*** Material provided ***

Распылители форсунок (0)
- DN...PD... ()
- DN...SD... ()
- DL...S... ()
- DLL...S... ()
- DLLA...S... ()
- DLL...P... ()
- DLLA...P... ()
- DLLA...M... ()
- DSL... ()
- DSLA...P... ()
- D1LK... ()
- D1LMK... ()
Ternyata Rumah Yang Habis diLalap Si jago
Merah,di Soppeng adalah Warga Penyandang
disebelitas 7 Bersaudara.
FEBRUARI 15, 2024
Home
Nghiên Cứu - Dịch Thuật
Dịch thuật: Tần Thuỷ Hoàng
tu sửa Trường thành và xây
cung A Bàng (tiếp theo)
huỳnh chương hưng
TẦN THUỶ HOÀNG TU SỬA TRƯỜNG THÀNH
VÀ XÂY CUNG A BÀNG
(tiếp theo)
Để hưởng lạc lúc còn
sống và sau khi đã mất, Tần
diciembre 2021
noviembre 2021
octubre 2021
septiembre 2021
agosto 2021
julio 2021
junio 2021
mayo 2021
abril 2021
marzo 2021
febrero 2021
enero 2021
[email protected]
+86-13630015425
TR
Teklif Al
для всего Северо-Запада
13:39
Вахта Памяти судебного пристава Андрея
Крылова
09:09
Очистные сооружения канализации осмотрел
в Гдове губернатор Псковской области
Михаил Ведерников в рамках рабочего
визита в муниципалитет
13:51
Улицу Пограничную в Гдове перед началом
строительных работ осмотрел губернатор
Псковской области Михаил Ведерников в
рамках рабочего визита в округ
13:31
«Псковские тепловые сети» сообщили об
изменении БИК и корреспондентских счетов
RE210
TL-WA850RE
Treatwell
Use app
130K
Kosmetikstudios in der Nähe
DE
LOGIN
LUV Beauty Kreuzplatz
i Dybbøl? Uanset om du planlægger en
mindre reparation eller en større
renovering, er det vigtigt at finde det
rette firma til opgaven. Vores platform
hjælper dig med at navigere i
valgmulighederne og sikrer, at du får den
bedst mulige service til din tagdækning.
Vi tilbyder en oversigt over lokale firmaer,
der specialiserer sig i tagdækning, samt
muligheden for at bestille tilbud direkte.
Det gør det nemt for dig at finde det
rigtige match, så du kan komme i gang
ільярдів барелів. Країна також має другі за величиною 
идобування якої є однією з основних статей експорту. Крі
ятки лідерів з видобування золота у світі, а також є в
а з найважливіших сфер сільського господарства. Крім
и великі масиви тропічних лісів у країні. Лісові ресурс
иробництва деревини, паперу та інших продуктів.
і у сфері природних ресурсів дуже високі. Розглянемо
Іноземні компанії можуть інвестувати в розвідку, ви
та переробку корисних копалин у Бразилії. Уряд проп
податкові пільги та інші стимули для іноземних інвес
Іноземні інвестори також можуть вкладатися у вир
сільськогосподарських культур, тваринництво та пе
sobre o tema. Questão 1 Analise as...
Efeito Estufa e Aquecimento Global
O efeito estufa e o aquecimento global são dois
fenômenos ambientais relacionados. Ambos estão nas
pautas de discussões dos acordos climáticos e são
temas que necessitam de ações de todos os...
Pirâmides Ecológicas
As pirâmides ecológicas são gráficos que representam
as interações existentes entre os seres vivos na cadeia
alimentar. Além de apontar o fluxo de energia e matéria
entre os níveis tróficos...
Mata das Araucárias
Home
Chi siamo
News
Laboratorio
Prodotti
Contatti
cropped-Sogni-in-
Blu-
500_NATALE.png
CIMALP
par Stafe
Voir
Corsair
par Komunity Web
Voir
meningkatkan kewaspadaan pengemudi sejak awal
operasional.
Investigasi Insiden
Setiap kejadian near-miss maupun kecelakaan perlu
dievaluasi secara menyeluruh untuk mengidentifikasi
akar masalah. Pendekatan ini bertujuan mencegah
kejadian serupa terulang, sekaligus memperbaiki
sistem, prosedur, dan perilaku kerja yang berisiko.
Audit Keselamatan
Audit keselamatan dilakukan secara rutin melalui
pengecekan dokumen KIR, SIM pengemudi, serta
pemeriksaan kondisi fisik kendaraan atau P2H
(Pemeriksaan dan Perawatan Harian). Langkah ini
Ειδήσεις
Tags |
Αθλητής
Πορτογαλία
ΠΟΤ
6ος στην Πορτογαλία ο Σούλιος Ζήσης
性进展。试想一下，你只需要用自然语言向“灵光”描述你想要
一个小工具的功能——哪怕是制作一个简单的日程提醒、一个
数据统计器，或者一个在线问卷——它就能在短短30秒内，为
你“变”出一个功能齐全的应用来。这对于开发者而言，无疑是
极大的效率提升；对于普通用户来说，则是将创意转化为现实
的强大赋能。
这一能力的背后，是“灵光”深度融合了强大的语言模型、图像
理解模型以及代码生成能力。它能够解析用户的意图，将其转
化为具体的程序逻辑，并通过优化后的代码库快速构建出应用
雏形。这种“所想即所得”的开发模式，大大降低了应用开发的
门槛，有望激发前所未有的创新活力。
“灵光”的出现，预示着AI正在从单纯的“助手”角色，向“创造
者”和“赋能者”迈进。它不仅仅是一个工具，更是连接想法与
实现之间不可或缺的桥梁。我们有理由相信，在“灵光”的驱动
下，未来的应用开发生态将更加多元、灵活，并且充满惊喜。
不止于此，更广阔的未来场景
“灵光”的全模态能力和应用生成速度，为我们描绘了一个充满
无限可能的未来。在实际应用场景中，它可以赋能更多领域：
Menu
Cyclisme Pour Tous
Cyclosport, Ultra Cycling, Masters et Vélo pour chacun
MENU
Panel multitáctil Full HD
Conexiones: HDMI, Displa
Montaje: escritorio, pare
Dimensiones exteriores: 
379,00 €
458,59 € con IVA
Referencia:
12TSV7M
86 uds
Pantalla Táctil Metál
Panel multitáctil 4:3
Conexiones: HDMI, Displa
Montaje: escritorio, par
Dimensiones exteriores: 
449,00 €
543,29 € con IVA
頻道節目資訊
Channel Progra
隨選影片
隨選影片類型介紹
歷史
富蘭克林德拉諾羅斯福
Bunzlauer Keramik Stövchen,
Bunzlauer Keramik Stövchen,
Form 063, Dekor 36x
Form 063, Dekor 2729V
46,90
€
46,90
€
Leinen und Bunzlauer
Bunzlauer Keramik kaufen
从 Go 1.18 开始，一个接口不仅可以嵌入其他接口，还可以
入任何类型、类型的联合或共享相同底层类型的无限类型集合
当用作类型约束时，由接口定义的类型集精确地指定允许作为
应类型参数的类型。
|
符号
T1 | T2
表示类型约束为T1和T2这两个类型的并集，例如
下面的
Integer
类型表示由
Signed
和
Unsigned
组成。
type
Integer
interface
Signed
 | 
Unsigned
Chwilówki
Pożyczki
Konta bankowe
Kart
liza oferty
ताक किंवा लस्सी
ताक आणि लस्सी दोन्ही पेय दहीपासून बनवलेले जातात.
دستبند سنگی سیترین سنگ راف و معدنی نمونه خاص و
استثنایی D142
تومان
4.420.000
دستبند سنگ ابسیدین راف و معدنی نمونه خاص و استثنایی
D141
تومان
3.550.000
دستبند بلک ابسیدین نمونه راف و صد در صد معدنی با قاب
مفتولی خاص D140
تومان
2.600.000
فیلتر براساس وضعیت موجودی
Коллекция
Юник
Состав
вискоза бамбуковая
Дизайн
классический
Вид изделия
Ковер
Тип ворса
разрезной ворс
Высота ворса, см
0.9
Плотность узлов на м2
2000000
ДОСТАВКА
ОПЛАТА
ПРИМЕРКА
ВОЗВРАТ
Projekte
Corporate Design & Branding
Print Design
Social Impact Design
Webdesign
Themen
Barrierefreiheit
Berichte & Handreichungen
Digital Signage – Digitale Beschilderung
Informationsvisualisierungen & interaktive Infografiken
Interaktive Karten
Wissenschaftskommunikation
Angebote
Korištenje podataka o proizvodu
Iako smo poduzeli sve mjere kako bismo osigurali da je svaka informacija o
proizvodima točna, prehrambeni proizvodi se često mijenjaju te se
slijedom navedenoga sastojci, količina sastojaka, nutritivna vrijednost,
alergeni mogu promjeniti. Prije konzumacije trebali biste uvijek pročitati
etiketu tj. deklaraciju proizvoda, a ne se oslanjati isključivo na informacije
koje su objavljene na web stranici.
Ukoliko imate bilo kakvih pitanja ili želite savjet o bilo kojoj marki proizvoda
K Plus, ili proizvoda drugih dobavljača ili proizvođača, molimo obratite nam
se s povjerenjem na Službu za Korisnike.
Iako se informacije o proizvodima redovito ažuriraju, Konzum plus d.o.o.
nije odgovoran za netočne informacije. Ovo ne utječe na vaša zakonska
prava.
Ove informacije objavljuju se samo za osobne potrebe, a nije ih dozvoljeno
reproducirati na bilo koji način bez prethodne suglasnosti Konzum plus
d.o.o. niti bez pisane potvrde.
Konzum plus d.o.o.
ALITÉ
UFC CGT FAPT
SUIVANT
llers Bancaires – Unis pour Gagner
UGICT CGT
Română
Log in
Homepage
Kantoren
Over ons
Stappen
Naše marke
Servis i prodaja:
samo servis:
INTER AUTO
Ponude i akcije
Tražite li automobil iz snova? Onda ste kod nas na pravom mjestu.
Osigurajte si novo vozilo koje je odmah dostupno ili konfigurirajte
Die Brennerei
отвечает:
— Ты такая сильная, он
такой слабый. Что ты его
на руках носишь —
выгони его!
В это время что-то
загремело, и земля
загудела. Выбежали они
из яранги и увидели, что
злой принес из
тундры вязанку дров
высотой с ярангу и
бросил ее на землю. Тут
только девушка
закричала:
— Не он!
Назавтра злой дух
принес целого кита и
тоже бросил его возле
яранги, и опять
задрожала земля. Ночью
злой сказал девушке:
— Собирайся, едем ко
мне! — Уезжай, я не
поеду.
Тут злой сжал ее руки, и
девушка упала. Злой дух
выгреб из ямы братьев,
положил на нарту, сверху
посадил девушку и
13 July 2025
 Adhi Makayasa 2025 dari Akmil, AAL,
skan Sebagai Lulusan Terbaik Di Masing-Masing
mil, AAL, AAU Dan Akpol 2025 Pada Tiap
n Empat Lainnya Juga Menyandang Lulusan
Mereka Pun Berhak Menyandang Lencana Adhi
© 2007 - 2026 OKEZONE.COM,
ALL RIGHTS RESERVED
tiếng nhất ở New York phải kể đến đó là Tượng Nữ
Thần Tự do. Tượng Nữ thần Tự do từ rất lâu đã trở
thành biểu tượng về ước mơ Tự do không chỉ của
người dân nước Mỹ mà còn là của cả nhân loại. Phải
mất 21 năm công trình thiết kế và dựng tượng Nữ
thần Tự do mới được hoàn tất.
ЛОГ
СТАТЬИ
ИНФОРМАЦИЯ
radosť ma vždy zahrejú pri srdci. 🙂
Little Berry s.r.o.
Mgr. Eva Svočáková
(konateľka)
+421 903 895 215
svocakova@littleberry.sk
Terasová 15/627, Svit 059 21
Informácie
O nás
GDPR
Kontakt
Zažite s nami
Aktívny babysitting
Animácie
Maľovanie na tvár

*** End of Material provided ***

** What the task asks **
Only lines that hold the string "рамках" belong in the answer, so copy every one of them from the records.

** Response for this exercise **
Михаил Ведерников в рамках рабочего
рамках рабочего визита в округ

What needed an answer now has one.